Die Grundidee einer zweiten Erde die von unserer Erde aus sichtbar wird ist genial und die Gefühle der Menschen sind von diesem setup sofort stark emotional berührt. Science-Fiction Fans haben ad hoc eine Reihe von Ideen wie eine Story hier genre-gerecht umzusetzen wäre. ANOTHER EARTH kümmert sich allerdings bewusst nicht um diese primären Wünsche und wartet deswegen nicht mit entsprechenden Effekten oder gar einer Blockbuster kompatiblen Umsetzung oder bekannten Schauspielern auf. Der Science-Fiction Aspekt bleibt im Hintergrund und der Film hat einen stark dokumentarischen Ansatz.
Die 17-jährige Astrophysik Studentin Rhoda Williams feiert ausgiebig während am Himmel ein neuer Planet erscheint, der wie die Erde aussieht. Sie verursacht in dieser Nacht einen Unfall bei eine Frau und ein Kind sterben. Der Vater überlebt. Nach vier Jahren im Gefängnis kehrt Rhoda nach Hause zurück und nimmt parallel an einem Wettbewerb teil, bei dem es eine Fahrt zum neuen Planeten, der Erde 2 genannt wird, zu gewinnen gibt....mehr soll hier nicht verraten werden um sich weitgehend unvoreingenommen auf den Film einlassen zu können. Er ist es auf jeden Fall wert.

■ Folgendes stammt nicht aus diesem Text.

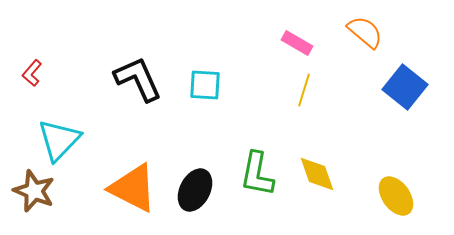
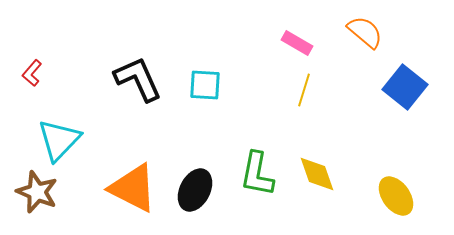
brown star: moved 3 px right, 1 px down
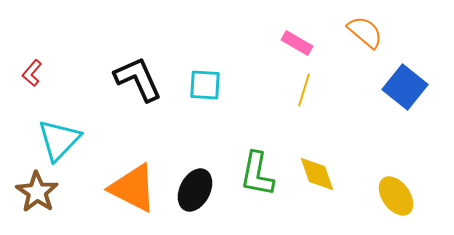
brown star: rotated 12 degrees clockwise
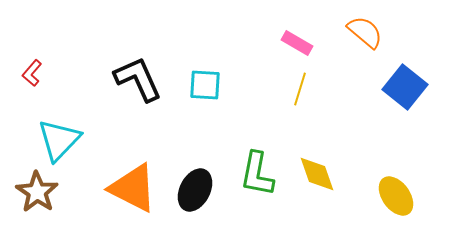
yellow line: moved 4 px left, 1 px up
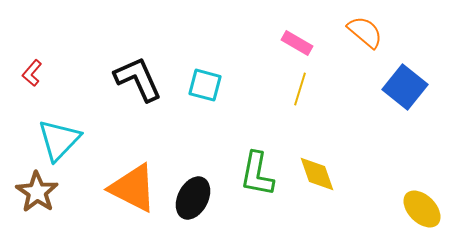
cyan square: rotated 12 degrees clockwise
black ellipse: moved 2 px left, 8 px down
yellow ellipse: moved 26 px right, 13 px down; rotated 9 degrees counterclockwise
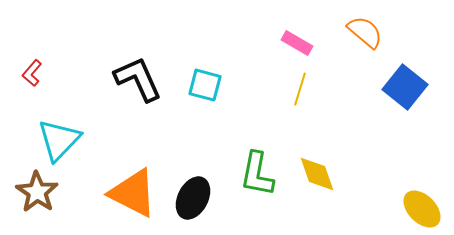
orange triangle: moved 5 px down
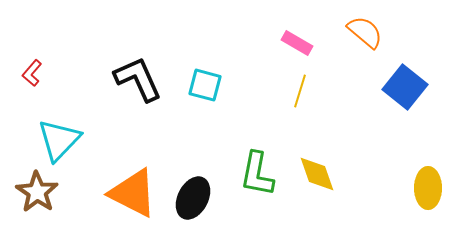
yellow line: moved 2 px down
yellow ellipse: moved 6 px right, 21 px up; rotated 45 degrees clockwise
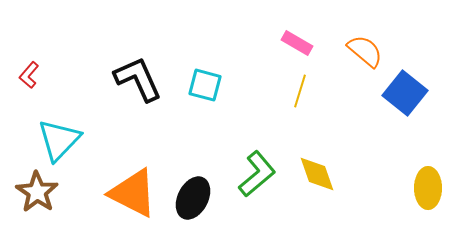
orange semicircle: moved 19 px down
red L-shape: moved 3 px left, 2 px down
blue square: moved 6 px down
green L-shape: rotated 141 degrees counterclockwise
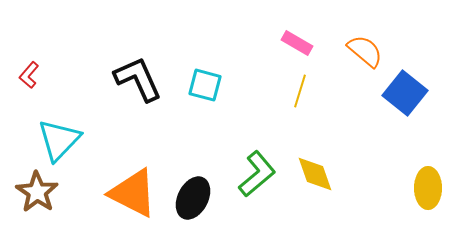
yellow diamond: moved 2 px left
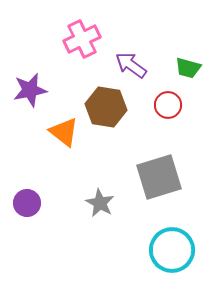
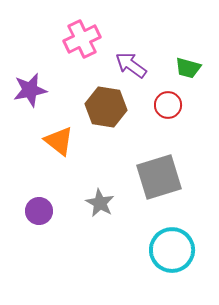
orange triangle: moved 5 px left, 9 px down
purple circle: moved 12 px right, 8 px down
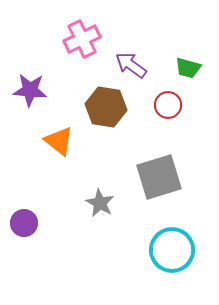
purple star: rotated 16 degrees clockwise
purple circle: moved 15 px left, 12 px down
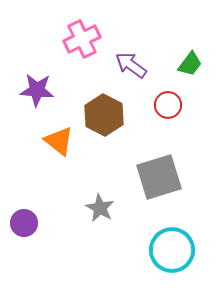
green trapezoid: moved 2 px right, 4 px up; rotated 68 degrees counterclockwise
purple star: moved 7 px right
brown hexagon: moved 2 px left, 8 px down; rotated 18 degrees clockwise
gray star: moved 5 px down
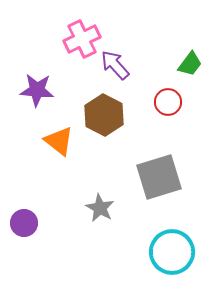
purple arrow: moved 16 px left; rotated 12 degrees clockwise
red circle: moved 3 px up
cyan circle: moved 2 px down
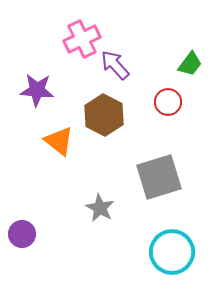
purple circle: moved 2 px left, 11 px down
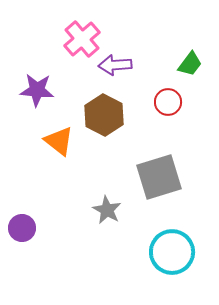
pink cross: rotated 15 degrees counterclockwise
purple arrow: rotated 52 degrees counterclockwise
gray star: moved 7 px right, 2 px down
purple circle: moved 6 px up
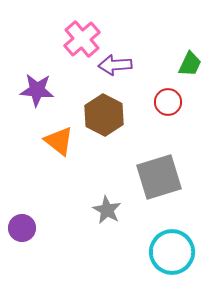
green trapezoid: rotated 12 degrees counterclockwise
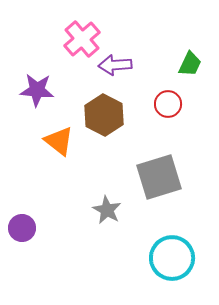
red circle: moved 2 px down
cyan circle: moved 6 px down
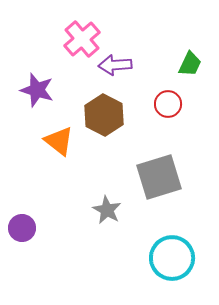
purple star: rotated 12 degrees clockwise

Mit einem Budget von nur ca. 200.000 Dollar hat Regisseur Mike Cahill nach seinem Debüt KING OF CALIFORNIA (mit Starbesetzung) ohne es zu ahnen einen low-budget Gegenentwurf von Lars von Triers MELANCHOLIA gemacht ohne natürlich dessen apokalyptisch übersteigerte Mythologie zu übernehmen. ANOTHER EARTH ist sich seines Independent Charakters bewusst und man nimmt dem Film die oft wackligen handkamera-artigen Doku-Bilder aus TV- und Radiosendungen die den Kontakt zur "Erde 2" herstellen wollen nicht übel.
Das geringe Budget ist sichtbar und so will und kann der Film zu einen nicht emotional dauerhaft so fesseln wie MELANCHOLIA. Auch seine philosophische Aussage wird nicht weiter vertieft, die Voraussetzungen dazu wären aufgrund des hervorragenden Plots potentiell gross gewesen. Im Kontext einer zarten Romanze lässt der Film bewusst vieles offen und lässt die Protagonisten mit der Ungewissheit über das eigene und das Schicksal der Erde als ganzes zurück. Ist es das Ende oder ein neuer Anfang .....?
Am Ende bleibt ein Independent Film mit poetischer Kraft und ohne übermässigen Kitsch der einem auf eine fast märchenhafte Weise mit schönen Bildern und guten Darstellern einfängt und auf eine Gedankenreise schickt. Er schöpft jedoch bei weitem nicht alle Möglichkeiten der guten Story in bezug auf Emotionalität und Vertiefung der philosophischen Gedankenspiele aus.
Wer von Logik und Rationalität von Story und Inhalten im Science-Fiction Genrekontext geprägt ist und offen-unerklärte Handlungen nicht mag wird den Film ablehnen. Der Film wird die Zuschauer definitiv polarisieren. ANOTHER EARTH gewann auf dem Sundance Film Festival 2011 den Spezialpreis der Jury als bestes Drama und den Alfred-P.-Sloan-Preis. Der Soundtrack ist auch empfehlenswert.